From the line that contains "Constitution fédérale / Adhésion de" to the last line of the records below, copy everything exactly, both ends included.

BEGIN Data supplied

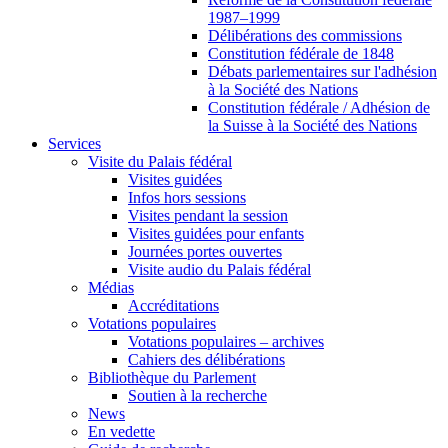
1987–1999
Délibérations des commissions
Constitution fédérale de 1848
Débats parlementaires sur l'adhésion
à la Société des Nations
Constitution fédérale / Adhésion de
la Suisse à la Société des Nations
Services
Visite du Palais fédéral
Visites guidées
Infos hors sessions
Visites pendant la session
Visites guidées pour enfants
Journées portes ouvertes
Visite audio du Palais fédéral
Médias
Accréditations
Votations populaires
Votations populaires – archives
Cahiers des délibérations
Bibliothèque du Parlement
Soutien à la recherche
News
En vedette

END Data supplied

Output:
Constitution fédérale / Adhésion de
la Suisse à la Société des Nations
Services
Visite du Palais fédéral
Visites guidées
Infos hors sessions
Visites pendant la session
Visites guidées pour enfants
Journées portes ouvertes
Visite audio du Palais fédéral
Médias
Accréditations
Votations populaires
Votations populaires – archives
Cahiers des délibérations
Bibliothèque du Parlement
Soutien à la recherche
News
En vedette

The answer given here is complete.